Highlights of the Discussion

Neither the Department of Labor (DOL) nor the IRS, both of which regulate qualified retirement plans, specifically require that a 401(k) plan committee have a charter. However, more and more firms with plan committees are adopting committee charters as a fiduciary best practice. Practically speaking, a committee charter can help committee members understand their roles and responsibilities.

Retirement plan committee charters are distinct from an investment policy statement. (Please see Investment Policy Statement Checklist and an Education Policy Statement.)

A plan committee charter should be approved by the board of directors of the company and answer the following questions:

  • What authority does the committee have?
  • What is the committee’s purpose?
  • How is the committee structured?
  • Who may serve on the committee?
  • How are committee members replaced?
  • How will the committee delegate authority?
  • How will the committee assign responsibilities and duties?
  • How frequently will the committee meet?
  • What procedures will the committee follow?
  • What are the standing agenda items and how are new topics introduced?
  • What is the process for selecting and managing plan service providers?
  • What reporting will the committee do and to whom?
  • What are the procedures for protecting committee members financially?

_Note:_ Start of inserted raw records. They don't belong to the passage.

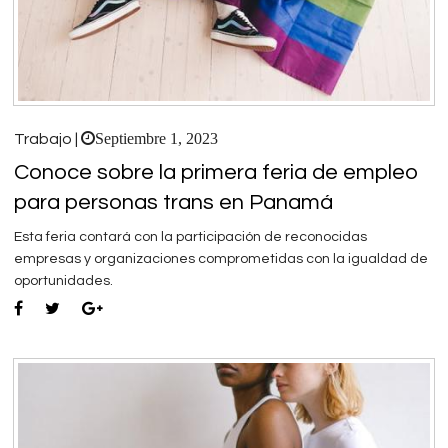
Septiembre 1, 2023
Trabajo |
Conoce sobre la primera feria de empleo
para personas trans en Panamá
Esta feria contará con la participación de reconocidas
empresas y organizaciones comprometidas con la igualdad de
oportunidades.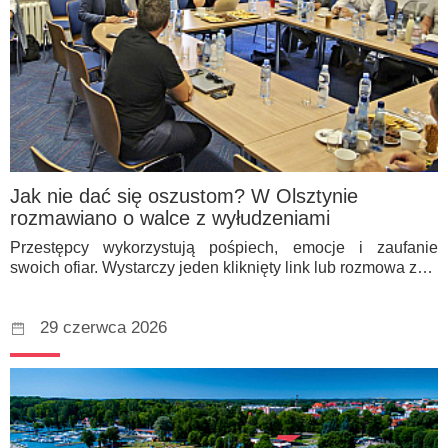
Jak nie dać się oszustom? W Olsztynie
rozmawiano o walce z wyłudzeniami
Przestępcy wykorzystują pośpiech, emocje i zaufanie
swoich ofiar. Wystarczy jeden kliknięty link lub rozmowa z…
29 czerwca 2026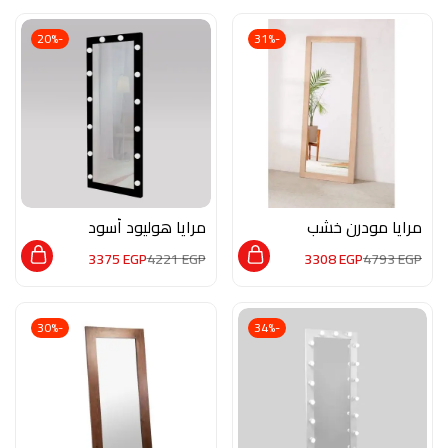
-20%
-31%
مرايا مودرن خشب
مرايا هوليود أسود
طبيعيM02094
M02113
3375
EGP
4221
EGP
3308
EGP
4793
EGP
-30%
-34%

Retirement plan committees that do have charters should be sure to follow them, and review them regularly to determine if adjustments are needed.

Here is a sample format:

  • Introduction
  • Purpose of the Plan Committee
  • Committee Membership
  • Schedule and Organization of Meetings
  • Authority and Responsibilities
  • Procedures for Decision Making
  • Meeting Minutes and Reports
  • Fiduciary Liability and Protection

Conclusion

For retirement plans that have investment or administrative committees, having a committee charter in place could be a good fiduciary liability mitigation tactic—as long as it is followed.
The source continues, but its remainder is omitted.